La fin des Saint-Cyriens
AET lui aussi, Abdoulaye Fall sera le premier officier issu de l’académie royale militaire de Meknès au Maroc à être chef de l’Armée. Le Général d’armée Mamadou Sow (30 octobre 2012-31 décembre 2016) est quant à lui, le premier Cemga formé au Sénégal à l’Ecole nationale des officiers d’active(Enoa) de Thiès. Il sera suivi du Général de division Cheikh Guèye (1er janvier 2017 au 19 septembre 2019). Il est le second chef des Armées formé au Maroc. De cette date au 29 mars 2021, c’est un pilote formé au Maroc, le Général de division Birame Diop qui tient le commandement. C’est après « Number One », le deuxième Général de l’Armée de l’air à piloter les Forces armées.
Le Général de corps d’armée Cheikh Wade, troisième Cemga issu de Meknès, le remplace du 30 mars 2021 au 05 avril 2023. De 1982 à une période récente, le passage des différents Cemga a été surtout marqué par la rébellion casamançaise, le conflit sénégalo-mauritanien de 1989 n’ayant jamais pu dégénérer en guerre.
Le nouveau Cemga, le Général de corps d’armée Mbaye Cissé de l’Artillerie, arrive dans un contexte où le Mouvement des forces démocratiques de Casamance(Mfdc) est presque anéanti.
Formé à l’Enoa, le Général Cissé, nommé le 06 avril 2023 avec prise d’effet le lundi 11 avril est après Mamadou Sow « Nogass », le second Cemga sorti de Thiès. Reçu hier par le Chef de l’Etat, Chef suprême des Armées, il prendra fonction sou peu. Il devra face à de nouvelles menaces asymétriques liées au jihadisme dans la sous-région et à la surveillance de nos côtes riches en pétrole et en gaz.

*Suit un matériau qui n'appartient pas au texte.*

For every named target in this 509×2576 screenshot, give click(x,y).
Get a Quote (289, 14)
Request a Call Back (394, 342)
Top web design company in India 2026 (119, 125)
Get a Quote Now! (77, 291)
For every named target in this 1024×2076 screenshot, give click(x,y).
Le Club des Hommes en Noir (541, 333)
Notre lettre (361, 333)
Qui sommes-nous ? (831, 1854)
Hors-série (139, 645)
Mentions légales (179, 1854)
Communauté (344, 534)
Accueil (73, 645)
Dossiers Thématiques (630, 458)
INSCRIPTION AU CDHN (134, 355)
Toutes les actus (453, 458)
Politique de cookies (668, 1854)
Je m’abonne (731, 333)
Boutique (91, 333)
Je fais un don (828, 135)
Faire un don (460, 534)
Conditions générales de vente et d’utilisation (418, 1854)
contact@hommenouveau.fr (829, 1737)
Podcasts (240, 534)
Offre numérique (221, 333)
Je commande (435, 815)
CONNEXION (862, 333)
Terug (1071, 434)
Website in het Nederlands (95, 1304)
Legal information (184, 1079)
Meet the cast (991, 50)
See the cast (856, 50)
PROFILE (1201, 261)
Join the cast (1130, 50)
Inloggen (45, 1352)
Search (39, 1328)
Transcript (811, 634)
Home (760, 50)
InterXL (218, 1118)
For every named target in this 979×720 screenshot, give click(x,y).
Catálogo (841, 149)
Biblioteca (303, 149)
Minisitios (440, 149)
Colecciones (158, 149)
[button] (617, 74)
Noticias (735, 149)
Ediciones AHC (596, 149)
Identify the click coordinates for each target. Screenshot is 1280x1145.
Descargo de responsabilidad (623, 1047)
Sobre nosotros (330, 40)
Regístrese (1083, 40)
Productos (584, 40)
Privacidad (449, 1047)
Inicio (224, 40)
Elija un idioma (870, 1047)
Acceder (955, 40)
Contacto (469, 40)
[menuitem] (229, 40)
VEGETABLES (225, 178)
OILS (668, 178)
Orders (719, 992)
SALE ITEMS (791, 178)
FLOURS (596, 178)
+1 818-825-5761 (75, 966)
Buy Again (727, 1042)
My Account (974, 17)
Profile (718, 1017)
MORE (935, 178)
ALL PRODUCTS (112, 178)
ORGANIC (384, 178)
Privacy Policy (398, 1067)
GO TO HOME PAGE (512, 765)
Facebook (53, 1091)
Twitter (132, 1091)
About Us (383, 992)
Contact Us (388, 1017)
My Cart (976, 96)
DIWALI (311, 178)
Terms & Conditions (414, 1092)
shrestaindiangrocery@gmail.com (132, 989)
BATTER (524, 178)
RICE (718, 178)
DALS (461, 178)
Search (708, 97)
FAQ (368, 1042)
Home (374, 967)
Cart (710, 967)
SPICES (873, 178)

A ce jour, aucun CEMGA n’est venu de la Marine nationale. La production imminente d’hydrocarbures la propulsera sûrement au devant de la scène militaire après les Armées de terre et de l’air dans un avenir pas lointain.
Soixante-trois ans après son indépendance, le Sénégal peut fièrement bomber la poitrine pour n’avoir jamais connu de coup d’Etat et pour avoir maintenu l’Armée intacte en dehors du jeu politique.